Neighborhoods are gone, and the Twilight Mom Yodel is gone, and Lunch At Noon is gone. And those were good things. Real, solid things.
And I don’t think we can bring them back. Not even for those who want them, not even for most of the women and men who realize that raising children to be decent human beings is the most important thing any human being can do. The world changed, and it did so by sacrificing families and the needs of kids on the alter of personal freedom and self-actualization for adults. It sacrificed men and the jobs men did to take care of their families, and the honor men got for providing for their families, in favor of “we’re all the same.” It sacrificed women who cherished staying home with their children and raising families. Women’s liberation was supposed to be about the right to equal work for equal pay. The right to pursue careers. But not the obligation to, at the expense of the lives of our kids. Staying home to raise and teach their children is no longer an option for most women, and that’s wrong. The brave new world sacrificed jobs that pay enough to allow one person to provide for a family and replaced them with jobs that nearly all families in the middle and lower classes must have two of simply to survive.

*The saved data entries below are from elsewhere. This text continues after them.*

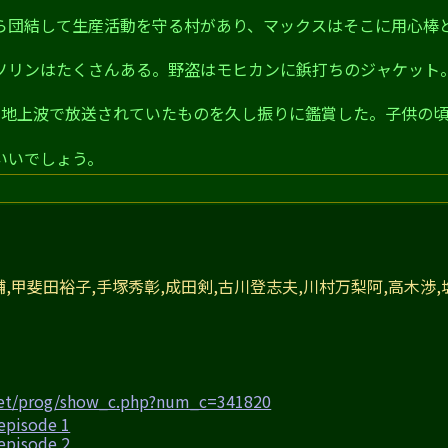
から団結して生産活動を守る村があり、マックスはそこに用心棒
ソリンはたくさんある。野盗はモヒカンに鋲打ちのジャケット
に地上波で放送されていたものを久し振りに鑑賞した。子供の
いいでしょう。
輔,甲斐田裕子,手塚秀彰,成田剣,古川登志夫,川村万梨阿,高木渉,
net/prog/show_c.php?num_c=341820
isode 1
isode 2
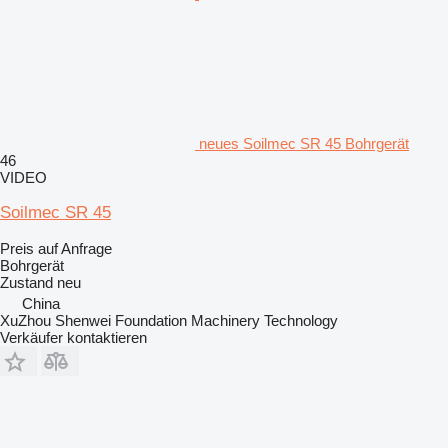
neues Soilmec SR 45 Bohrgerät
46
VIDEO
Soilmec SR 45
Preis auf Anfrage
Bohrgerät
Zustand
neu
China
XuZhou Shenwei Foundation Machinery Technology
Verkäufer kontaktieren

And no matter what the government sociologists say about day-care being good enough, about more hours being spent in school and before-school programs and after-school programs not being harmful, kids aren’t as capable as they were, they know less, they are as a whole more prone to violence and drug use and sexual experimentation at earlier ages and suicide and self-destruction all along the line. Kids raised by institutions don’t have the experience of watching parents be good parents, either — and the institutions will always be there to raise their kids, raising the likelihood that children who were institutionalized from an early age will institutionalize their own children.
There are things about the world that are better today than they were in 1966, but what we as a nation and as a civilization do with our children is not one of those things.

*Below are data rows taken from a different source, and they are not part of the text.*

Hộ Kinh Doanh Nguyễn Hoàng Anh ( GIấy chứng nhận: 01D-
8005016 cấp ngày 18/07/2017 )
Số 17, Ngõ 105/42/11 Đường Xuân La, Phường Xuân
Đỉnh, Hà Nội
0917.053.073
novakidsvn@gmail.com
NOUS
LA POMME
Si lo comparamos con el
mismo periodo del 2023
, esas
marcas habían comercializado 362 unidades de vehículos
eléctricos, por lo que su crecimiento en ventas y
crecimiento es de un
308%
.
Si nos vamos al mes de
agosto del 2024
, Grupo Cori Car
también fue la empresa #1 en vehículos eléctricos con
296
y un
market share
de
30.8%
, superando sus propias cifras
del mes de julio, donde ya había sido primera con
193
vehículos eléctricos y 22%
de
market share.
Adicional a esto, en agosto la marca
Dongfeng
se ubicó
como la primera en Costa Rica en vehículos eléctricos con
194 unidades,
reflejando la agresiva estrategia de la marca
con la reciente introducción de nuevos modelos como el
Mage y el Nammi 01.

The possibility that T.S. Eliot might have been right is never too far from my mind. He said:
|This is the way the world ends
This is the way the world ends
This is the way the world ends
Not with a bang but a whimper.
I heard that whimper when my tiny daughter turned when I left her in day care and raised her arms to me and begged me not to leave her — when I listened to experts who insisted that she would do just as well with strangers as with me. I lost her for years, and got her back at last when she homeschooled high school. But nothing, nothing, could replace the years we lost, and now she is grown, out on her own, and I resent every day the state stole from me, and every hour I stole from myself, and I resent the liars who say, “Go take care of yourself first; as long as you’re happy your kids will be fine.” I resent being stupid enough or gullible enough to believe that. I have another chance with my youngest. I don’t intend to waste it.

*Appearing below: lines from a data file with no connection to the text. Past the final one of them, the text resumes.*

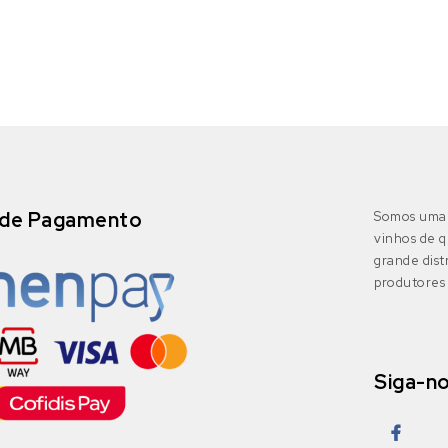
de Pagamento
Somos uma 
vinhos de q
grande dis
produtores 
Siga-n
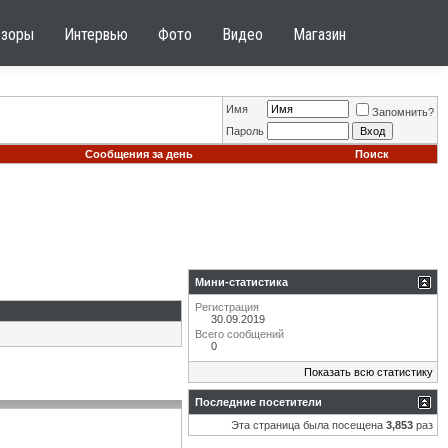
бзоры
Интервью
Фото
Видео
Магазин
Имя
Запомнить?
Пароль
Сообщения за день
Поиск
Мини-статистика
Регистрация
30.09.2019
Всего сообщений
0
Показать всю статистику
Последние посетители
Эта страница была посещена
3,853
раз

We’ve broken something that I don’t think we can fix. We’ve broken it so badly that most people can’t even look at the pieces lying on the ground and guess what those pieces used to be, or how they once fit together. I can’t see the consequences far down the road, and neither can anyone else. But I can see the results so far, and the results so far are bad.
Families and neighborhoods should not have been the things we let break and left lying on the ground. They were the best things we had.